Ontario, Alberta, Sask. to cover 'life-changing' cystic fibrosis drug
3 provinces will pay to provide eligible patients with Trikafta, which costs roughly $300K a year
Three provinces say they'll start covering the cost of a new drug that experts describe as a "life-changing" treatment for cystic fibrosis.
Ontario, Alberta and Saskatchewan announced Friday that they'll pay to provide eligible patients with Trikafta, which costs roughly $300,000 a year at its list price, under their publicly funded drug programs.
The news comes a week after the Pan-Canadian Pharmaceutical Alliance, which negotiates the prices of medicines on behalf of provinces and territories, reached an agreement with Vertex Pharmaceuticals on the costs and conditions of covering Trikafta.
The provinces that listed the drug haven't specified eligibility criteria, however, the Canadian Agency for Drugs and Technologies in Health has issued a draft recommendation that would restrict the therapy to patients with less than 90 per cent lung function.
The chief scientific officer of Cystic Fibrosis Canada called Trikafta the "biggest innovation in cystic fibrosis treatment," noting that research suggests the drug could be effective in 90 per cent of patients.
Dr. John Wallenburg says the three-drug therapy could have profound health benefits because it targets a faulty protein that causes the buildup of mucus that clogs the lungs and digestive system.
"This is a drug that by its mechanism of action is different from anything that most people with cystic fibrosis have been able to access in the past," Wallenburg said. "We've been treating the symptoms of the disease for decades, and we've done great doing that, but this is a drug that goes in and corrects the basic defect."

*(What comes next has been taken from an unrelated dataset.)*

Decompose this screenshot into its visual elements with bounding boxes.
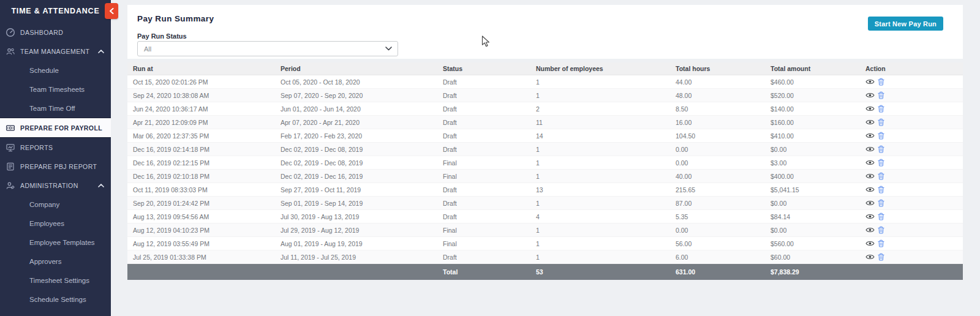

Health Canada approved Trikafta for patients aged 12 and older in June after a prolonged campaign to make the drug available in Canada.
Wallenburg believes the public pressure helped hasten Trikafta's trajectory through Canada's complex drug-pricing system.
"We think that this sort of lays the groundwork and sets a precedent for all of the other provinces ... to follow suit as quickly as possible."
Cystic Fibrosis Canada estimates that about 4,300 Canadians have the disease.